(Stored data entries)
= = =

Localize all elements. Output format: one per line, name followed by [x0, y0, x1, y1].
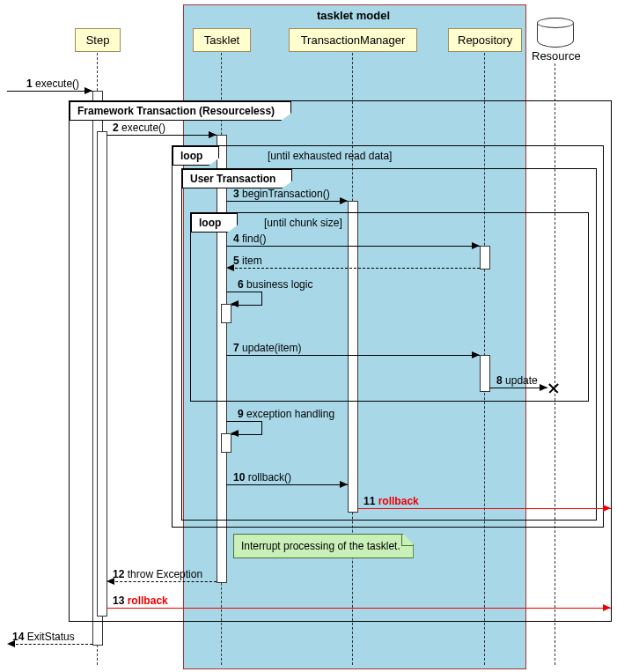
msg-13: 13 rollback: [113, 594, 168, 607]
msg-14: 14 ExitStatus: [12, 631, 75, 643]
arrow-7: [226, 355, 480, 356]
msg-10: 10 rollback(): [233, 471, 291, 484]
msg-5: 5 item: [233, 255, 262, 267]
msg-3: 3 beginTransaction(): [233, 188, 330, 200]
msg-1: 1 execute(): [26, 78, 79, 90]
arrow-3: [226, 201, 348, 202]
participant-resource: Resource: [532, 49, 581, 63]
arrowhead-14: [7, 640, 15, 647]
participant-tm: TransactionManager: [289, 28, 417, 52]
arrowhead-13: [603, 604, 611, 611]
note-interrupt: Interrupt processing of the tasklet.: [233, 534, 414, 558]
frame-framework-label: Framework Transaction (Resourceless): [70, 101, 291, 121]
frame-loop2-cond: [until chunk size]: [264, 217, 342, 229]
frame-loop1-label: loop: [173, 146, 219, 166]
arrowhead-4: [472, 242, 480, 249]
arrow-12: [111, 581, 217, 582]
arrowhead-12: [107, 578, 114, 585]
activation-repo-2: [480, 355, 490, 392]
arrowhead-6: [231, 300, 239, 307]
frame-user-label: User Transaction: [182, 169, 292, 188]
destroy-icon: [547, 381, 560, 394]
arrow-11: [357, 508, 611, 509]
activation-repo-1: [480, 246, 490, 270]
msg-2: 2 execute(): [113, 122, 165, 134]
msg-11: 11 rollback: [364, 495, 419, 507]
arrowhead-8: [540, 384, 547, 391]
activation-self-1: [221, 304, 231, 323]
arrowhead-10: [340, 481, 348, 488]
arrow-1: [7, 91, 92, 92]
arrow-14: [11, 644, 92, 645]
arrow-13: [107, 608, 611, 609]
arrowhead-9: [231, 430, 239, 437]
arrowhead-5: [226, 264, 234, 271]
msg-7: 7 update(item): [233, 342, 301, 354]
sequence-diagram: tasklet model Step Tasklet TransactionMa…: [0, 0, 617, 672]
arrow-4: [226, 246, 480, 247]
msg-4: 4 find(): [233, 233, 266, 245]
arrowhead-11: [603, 505, 611, 512]
arrowhead-1: [84, 87, 92, 94]
arrowhead-3: [340, 197, 348, 204]
frame-loop1-cond: [until exhausted read data]: [268, 150, 392, 162]
msg-6: 6 business logic: [238, 278, 312, 291]
tasklet-model-label: tasklet model: [317, 9, 390, 22]
participant-tasklet: Tasklet: [193, 28, 251, 52]
arrow-5: [231, 268, 480, 269]
arrow-10: [226, 484, 348, 485]
arrowhead-2: [209, 131, 217, 138]
frame-loop2-label: loop: [191, 213, 238, 233]
arrow-2: [107, 135, 217, 136]
activation-self-2: [221, 433, 231, 453]
msg-9: 9 exception handling: [238, 408, 334, 420]
participant-repo: Repository: [448, 28, 522, 52]
participant-resource-icon: [537, 18, 574, 48]
participant-step: Step: [75, 28, 121, 52]
msg-8: 8 update: [496, 374, 538, 387]
msg-12: 12 throw Exception: [113, 568, 202, 580]
arrowhead-7: [472, 351, 480, 358]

= = =

:: YOUR INSTRUCTIONS ::
Set every line of the records down again exactly, and exclude all pictures.

:: FINISHED EXERCISE ::
Localize all elements. Output format: one per line, name followed by [x0, y0, x1, y1].
msg-13: 13 rollback: [113, 594, 168, 607]
msg-14: 14 ExitStatus: [12, 631, 75, 643]
arrow-7: [226, 355, 480, 356]
msg-10: 10 rollback(): [233, 471, 291, 484]
msg-5: 5 item: [233, 255, 262, 267]
msg-3: 3 beginTransaction(): [233, 188, 330, 200]
msg-1: 1 execute(): [26, 78, 79, 90]
arrow-3: [226, 201, 348, 202]
participant-resource: Resource: [532, 49, 581, 63]
arrowhead-14: [7, 640, 15, 647]
participant-tm: TransactionManager: [289, 28, 417, 52]
arrowhead-13: [603, 604, 611, 611]
note-interrupt: Interrupt processing of the tasklet.: [233, 534, 414, 558]
frame-framework-label: Framework Transaction (Resourceless): [70, 101, 291, 121]
frame-loop2-cond: [until chunk size]: [264, 217, 342, 229]
frame-loop1-label: loop: [173, 146, 219, 166]
arrowhead-4: [472, 242, 480, 249]
arrow-12: [111, 581, 217, 582]
arrowhead-12: [107, 578, 114, 585]
activation-repo-2: [480, 355, 490, 392]
arrowhead-6: [231, 300, 239, 307]
frame-user-label: User Transaction: [182, 169, 292, 188]
destroy-icon: [547, 381, 560, 394]
arrow-11: [357, 508, 611, 509]
activation-repo-1: [480, 246, 490, 270]
msg-2: 2 execute(): [113, 122, 165, 134]
msg-11: 11 rollback: [364, 495, 419, 507]
arrowhead-8: [540, 384, 547, 391]
activation-self-1: [221, 304, 231, 323]
arrowhead-10: [340, 481, 348, 488]
arrow-1: [7, 91, 92, 92]
arrow-14: [11, 644, 92, 645]
arrow-13: [107, 608, 611, 609]
arrowhead-9: [231, 430, 239, 437]
arrowhead-5: [226, 264, 234, 271]
msg-7: 7 update(item): [233, 342, 301, 354]
sequence-diagram: tasklet model Step Tasklet TransactionMa…: [0, 0, 617, 672]
arrow-4: [226, 246, 480, 247]
msg-4: 4 find(): [233, 233, 266, 245]
arrowhead-11: [603, 505, 611, 512]
arrowhead-1: [84, 87, 92, 94]
arrowhead-3: [340, 197, 348, 204]
frame-loop1-cond: [until exhausted read data]: [268, 150, 392, 162]
msg-6: 6 business logic: [238, 278, 312, 291]
tasklet-model-label: tasklet model: [317, 9, 390, 22]
participant-tasklet: Tasklet: [193, 28, 251, 52]
arrow-5: [231, 268, 480, 269]
arrow-10: [226, 484, 348, 485]
arrowhead-2: [209, 131, 217, 138]
frame-loop2-label: loop: [191, 213, 238, 233]
arrow-2: [107, 135, 217, 136]
activation-self-2: [221, 433, 231, 453]
msg-9: 9 exception handling: [238, 408, 334, 420]
participant-repo: Repository: [448, 28, 522, 52]
participant-resource-icon: [537, 18, 574, 48]
participant-step: Step: [75, 28, 121, 52]
msg-8: 8 update: [496, 374, 538, 387]
msg-12: 12 throw Exception: [113, 568, 202, 580]
arrowhead-7: [472, 351, 480, 358]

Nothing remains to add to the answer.